*** Opening Source records ***

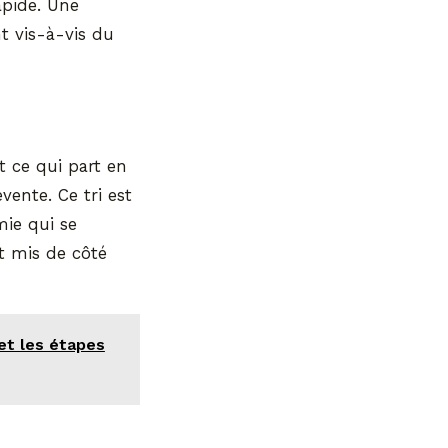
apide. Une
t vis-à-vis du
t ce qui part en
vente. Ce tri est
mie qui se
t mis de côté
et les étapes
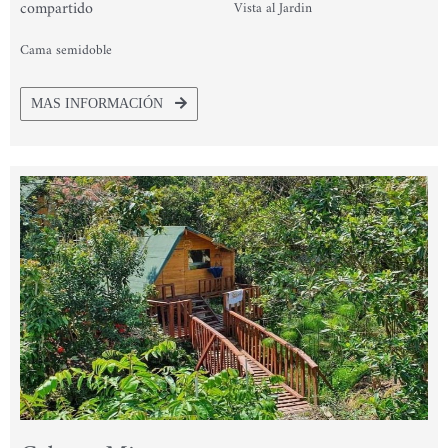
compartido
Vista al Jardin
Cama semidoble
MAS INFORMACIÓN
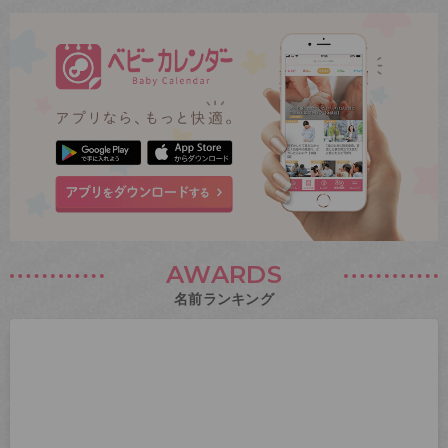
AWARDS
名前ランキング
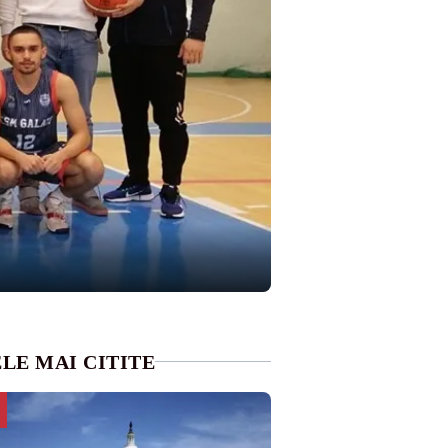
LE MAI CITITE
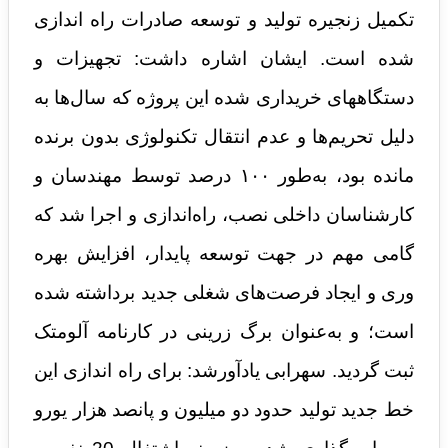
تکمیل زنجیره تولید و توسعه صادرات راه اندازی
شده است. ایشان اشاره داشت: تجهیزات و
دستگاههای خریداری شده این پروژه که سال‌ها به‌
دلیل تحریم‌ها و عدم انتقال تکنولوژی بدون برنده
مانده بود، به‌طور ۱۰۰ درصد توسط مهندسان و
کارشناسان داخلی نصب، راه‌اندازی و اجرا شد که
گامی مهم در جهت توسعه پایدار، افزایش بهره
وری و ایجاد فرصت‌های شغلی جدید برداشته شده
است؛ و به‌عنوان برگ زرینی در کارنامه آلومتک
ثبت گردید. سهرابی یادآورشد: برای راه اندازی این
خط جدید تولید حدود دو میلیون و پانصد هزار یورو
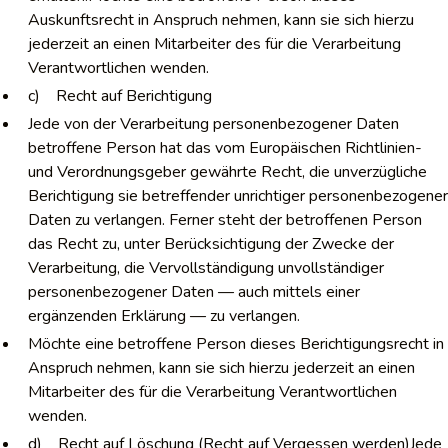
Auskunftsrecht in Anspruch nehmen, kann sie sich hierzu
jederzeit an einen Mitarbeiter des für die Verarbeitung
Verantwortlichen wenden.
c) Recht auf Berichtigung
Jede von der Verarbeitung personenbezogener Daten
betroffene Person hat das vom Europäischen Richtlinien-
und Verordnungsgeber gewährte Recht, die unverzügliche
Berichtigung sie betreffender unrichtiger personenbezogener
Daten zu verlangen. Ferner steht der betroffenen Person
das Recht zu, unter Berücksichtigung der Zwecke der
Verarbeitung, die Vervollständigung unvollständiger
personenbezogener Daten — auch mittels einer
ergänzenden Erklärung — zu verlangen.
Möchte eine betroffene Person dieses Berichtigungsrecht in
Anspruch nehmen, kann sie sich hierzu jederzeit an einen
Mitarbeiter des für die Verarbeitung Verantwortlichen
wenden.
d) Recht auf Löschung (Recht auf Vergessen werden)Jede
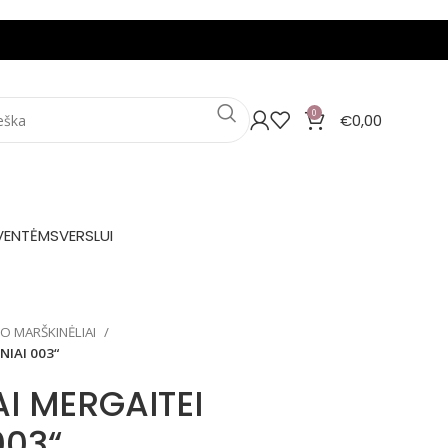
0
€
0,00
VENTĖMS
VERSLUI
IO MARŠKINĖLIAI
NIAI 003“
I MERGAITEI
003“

*** Closing Source records ***
*** Opening Source records ***

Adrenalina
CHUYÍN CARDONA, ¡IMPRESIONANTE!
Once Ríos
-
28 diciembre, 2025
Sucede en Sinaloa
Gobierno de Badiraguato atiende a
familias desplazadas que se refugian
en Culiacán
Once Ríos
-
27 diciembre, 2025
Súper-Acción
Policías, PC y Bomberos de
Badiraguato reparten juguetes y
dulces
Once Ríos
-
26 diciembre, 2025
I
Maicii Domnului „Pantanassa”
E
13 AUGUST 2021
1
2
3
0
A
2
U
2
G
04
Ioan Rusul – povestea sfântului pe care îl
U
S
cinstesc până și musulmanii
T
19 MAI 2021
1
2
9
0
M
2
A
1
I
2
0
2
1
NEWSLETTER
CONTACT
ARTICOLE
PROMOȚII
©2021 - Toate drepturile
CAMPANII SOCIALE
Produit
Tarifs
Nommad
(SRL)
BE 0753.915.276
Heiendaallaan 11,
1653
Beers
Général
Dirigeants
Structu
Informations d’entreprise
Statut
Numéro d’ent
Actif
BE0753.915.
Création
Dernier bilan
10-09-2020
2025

*** Closing Source records ***
*** Opening Source records ***

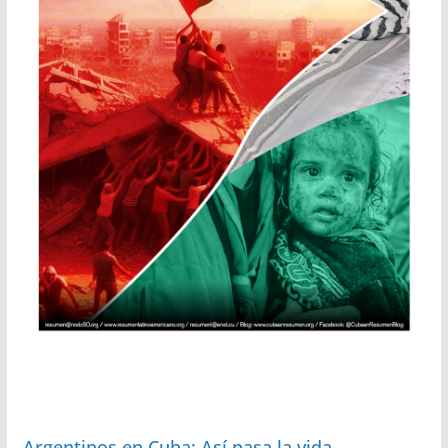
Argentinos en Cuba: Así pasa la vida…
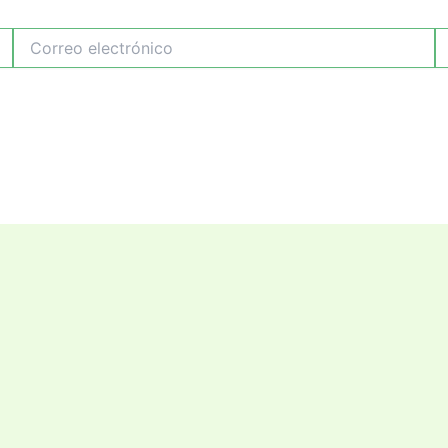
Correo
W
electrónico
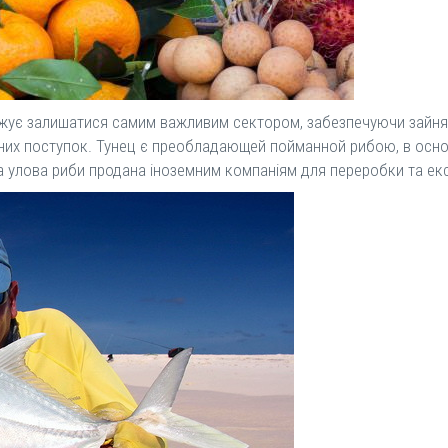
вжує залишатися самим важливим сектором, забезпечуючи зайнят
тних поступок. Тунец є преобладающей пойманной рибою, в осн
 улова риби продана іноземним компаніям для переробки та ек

*** Closing Source records ***

**Work order**
Pictures aside, return exactly the lines from the data above, starting at the line that has "دستگاههای خریداری شده این پروژه که سال‌ها به‌" and ending at the line that has "ergänzenden Erklärung — zu verlangen.", both included.

**The answer**
دستگاههای خریداری شده این پروژه که سال‌ها به‌
دلیل تحریم‌ها و عدم انتقال تکنولوژی بدون برنده
مانده بود، به‌طور ۱۰۰ درصد توسط مهندسان و
کارشناسان داخلی نصب، راه‌اندازی و اجرا شد که
گامی مهم در جهت توسعه پایدار، افزایش بهره
وری و ایجاد فرصت‌های شغلی جدید برداشته شده
است؛ و به‌عنوان برگ زرینی در کارنامه آلومتک
ثبت گردید. سهرابی یادآورشد: برای راه اندازی این
خط جدید تولید حدود دو میلیون و پانصد هزار یورو
Auskunftsrecht in Anspruch nehmen, kann sie sich hierzu
jederzeit an einen Mitarbeiter des für die Verarbeitung
Verantwortlichen wenden.
c) Recht auf Berichtigung
Jede von der Verarbeitung personenbezogener Daten
betroffene Person hat das vom Europäischen Richtlinien-
und Verordnungsgeber gewährte Recht, die unverzügliche
Berichtigung sie betreffender unrichtiger personenbezogener
Daten zu verlangen. Ferner steht der betroffenen Person
das Recht zu, unter Berücksichtigung der Zwecke der
Verarbeitung, die Vervollständigung unvollständiger
personenbezogener Daten — auch mittels einer
ergänzenden Erklärung — zu verlangen.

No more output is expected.